> **Records for this task**
-*-
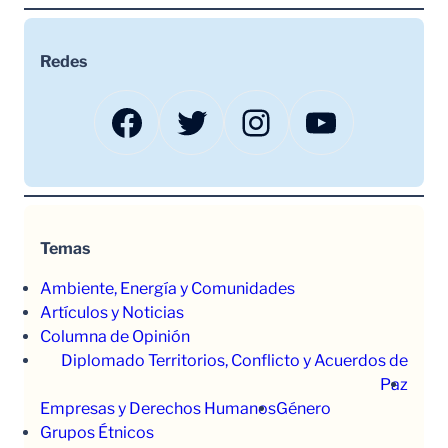
Redes
Facebook
Twitter
Instagram
YouTube
Temas
Ambiente, Energía y Comunidades
Artículos y Noticias
Columna de Opinión
Diplomado Territorios, Conflicto y Acuerdos de
Paz
Empresas y Derechos Humanos
Género
Grupos Étnicos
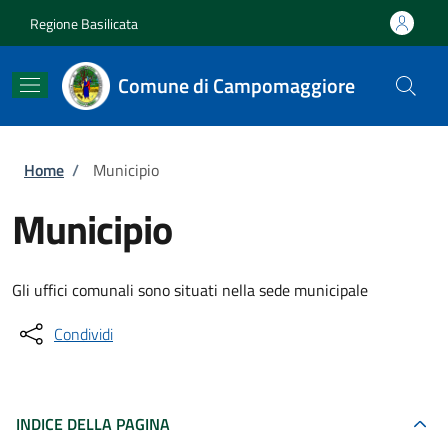
Salta al contenuto principale
Skip to footer content
Regione Basilicata
Comune di Campomaggiore
Briciole di pane
Home
/
Municipio
Municipio
Gli uffici comunali sono situati nella sede municipale
Condividi
INDICE DELLA PAGINA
-*-
> **What is being asked**
A verbatim copy of every entry is wanted; the pictures stay out of it.

> **Answer space**
Redes
Facebook
Twitter
Instagram
YouTube
Temas
Ambiente, Energía y Comunidades
Artículos y Noticias
Columna de Opinión
Diplomado Territorios, Conflicto y Acuerdos de
Paz
Empresas y Derechos Humanos
Género
Grupos Étnicos
Salta al contenuto principale
Skip to footer content
Regione Basilicata
Comune di Campomaggiore
Briciole di pane
Home
/
Municipio
Municipio
Gli uffici comunali sono situati nella sede municipale
Condividi
INDICE DELLA PAGINA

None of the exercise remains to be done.